— The problem —
What is the number of lines in the entries that contain the word "RICS"? Reply with that number only.

— Information provided —
Segment Open
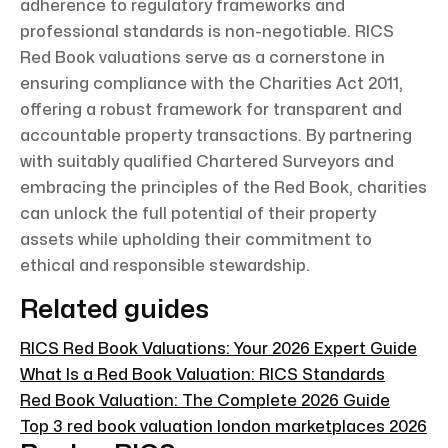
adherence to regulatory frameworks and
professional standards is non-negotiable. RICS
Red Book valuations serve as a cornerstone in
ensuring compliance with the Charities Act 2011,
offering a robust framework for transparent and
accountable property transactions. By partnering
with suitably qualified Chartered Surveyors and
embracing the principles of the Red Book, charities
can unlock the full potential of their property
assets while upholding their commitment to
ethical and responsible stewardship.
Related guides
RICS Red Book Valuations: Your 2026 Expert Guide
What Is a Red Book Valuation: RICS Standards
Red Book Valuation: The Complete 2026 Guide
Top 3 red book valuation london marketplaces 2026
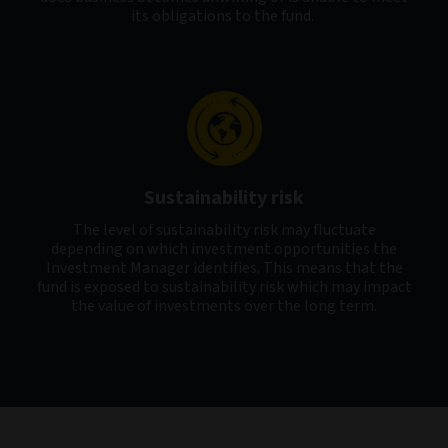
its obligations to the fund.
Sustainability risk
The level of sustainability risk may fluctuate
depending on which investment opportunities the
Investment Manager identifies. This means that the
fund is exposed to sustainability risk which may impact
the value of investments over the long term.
Segment Closed
Segment Open
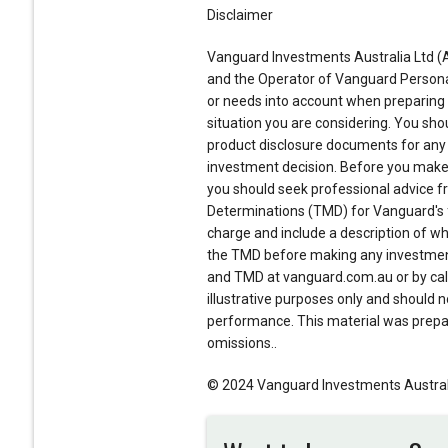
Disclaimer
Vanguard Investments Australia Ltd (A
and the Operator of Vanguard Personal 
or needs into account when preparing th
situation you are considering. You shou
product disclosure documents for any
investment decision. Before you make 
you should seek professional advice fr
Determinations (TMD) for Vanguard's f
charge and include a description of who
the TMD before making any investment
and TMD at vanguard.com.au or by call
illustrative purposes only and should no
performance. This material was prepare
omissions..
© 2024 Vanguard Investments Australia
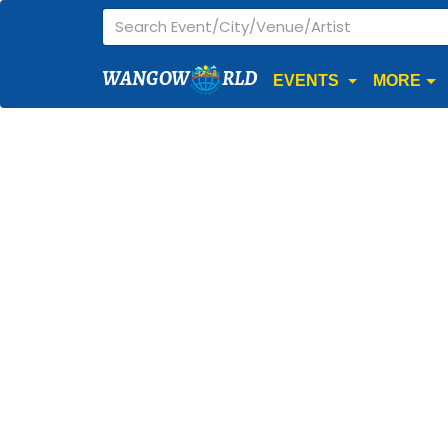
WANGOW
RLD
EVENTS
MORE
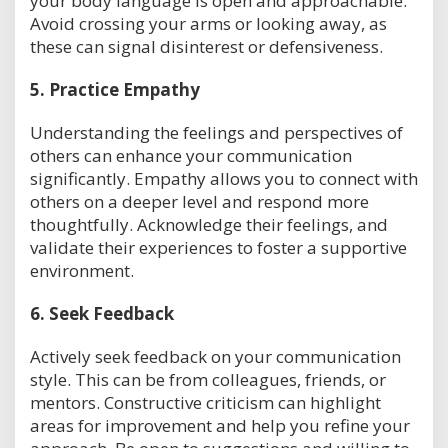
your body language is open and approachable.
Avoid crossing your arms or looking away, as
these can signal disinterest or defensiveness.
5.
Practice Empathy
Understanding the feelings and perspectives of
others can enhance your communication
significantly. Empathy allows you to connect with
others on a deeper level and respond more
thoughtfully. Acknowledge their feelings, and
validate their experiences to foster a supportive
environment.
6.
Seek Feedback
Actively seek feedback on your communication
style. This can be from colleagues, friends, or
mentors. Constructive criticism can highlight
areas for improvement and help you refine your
Segment Closed
— Solution to the exercise —
3